**Work required**:
From the records below, take each line where the string "button" shows up and copy it.

[Collected data]
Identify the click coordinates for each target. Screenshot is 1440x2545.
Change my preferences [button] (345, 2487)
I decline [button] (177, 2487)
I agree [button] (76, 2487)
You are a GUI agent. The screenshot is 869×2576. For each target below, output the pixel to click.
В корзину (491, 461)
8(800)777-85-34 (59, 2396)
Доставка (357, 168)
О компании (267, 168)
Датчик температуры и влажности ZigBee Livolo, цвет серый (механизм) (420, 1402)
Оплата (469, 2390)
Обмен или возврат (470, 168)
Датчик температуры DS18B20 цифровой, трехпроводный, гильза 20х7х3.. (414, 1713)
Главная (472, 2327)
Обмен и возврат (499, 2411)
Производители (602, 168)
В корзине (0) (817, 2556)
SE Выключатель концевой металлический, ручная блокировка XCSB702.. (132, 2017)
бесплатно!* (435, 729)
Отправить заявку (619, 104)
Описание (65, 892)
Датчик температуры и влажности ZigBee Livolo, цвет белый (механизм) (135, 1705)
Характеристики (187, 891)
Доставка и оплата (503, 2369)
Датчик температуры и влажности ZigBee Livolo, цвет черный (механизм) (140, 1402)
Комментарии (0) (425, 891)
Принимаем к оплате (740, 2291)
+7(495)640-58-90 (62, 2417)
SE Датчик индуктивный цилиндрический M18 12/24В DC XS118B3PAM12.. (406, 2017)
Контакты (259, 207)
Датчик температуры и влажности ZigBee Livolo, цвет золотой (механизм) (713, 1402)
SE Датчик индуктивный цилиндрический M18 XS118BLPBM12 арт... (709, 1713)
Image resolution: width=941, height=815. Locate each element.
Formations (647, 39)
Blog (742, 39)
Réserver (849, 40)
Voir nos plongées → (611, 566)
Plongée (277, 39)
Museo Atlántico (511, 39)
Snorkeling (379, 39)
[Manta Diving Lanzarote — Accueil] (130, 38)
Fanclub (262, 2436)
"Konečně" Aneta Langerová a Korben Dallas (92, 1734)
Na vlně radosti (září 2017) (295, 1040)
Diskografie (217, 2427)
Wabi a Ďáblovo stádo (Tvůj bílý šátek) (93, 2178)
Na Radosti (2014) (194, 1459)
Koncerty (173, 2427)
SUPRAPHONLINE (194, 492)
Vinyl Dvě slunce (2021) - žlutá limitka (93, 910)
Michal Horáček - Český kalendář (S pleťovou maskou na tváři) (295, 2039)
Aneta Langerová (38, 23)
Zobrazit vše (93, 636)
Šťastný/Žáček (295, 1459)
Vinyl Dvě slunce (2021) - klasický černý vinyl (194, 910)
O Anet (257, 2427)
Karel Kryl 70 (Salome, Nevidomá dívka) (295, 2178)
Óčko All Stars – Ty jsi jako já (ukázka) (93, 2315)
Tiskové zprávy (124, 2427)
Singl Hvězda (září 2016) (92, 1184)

**Written reply**:
Change my preferences [button] (345, 2487)
I decline [button] (177, 2487)
I agree [button] (76, 2487)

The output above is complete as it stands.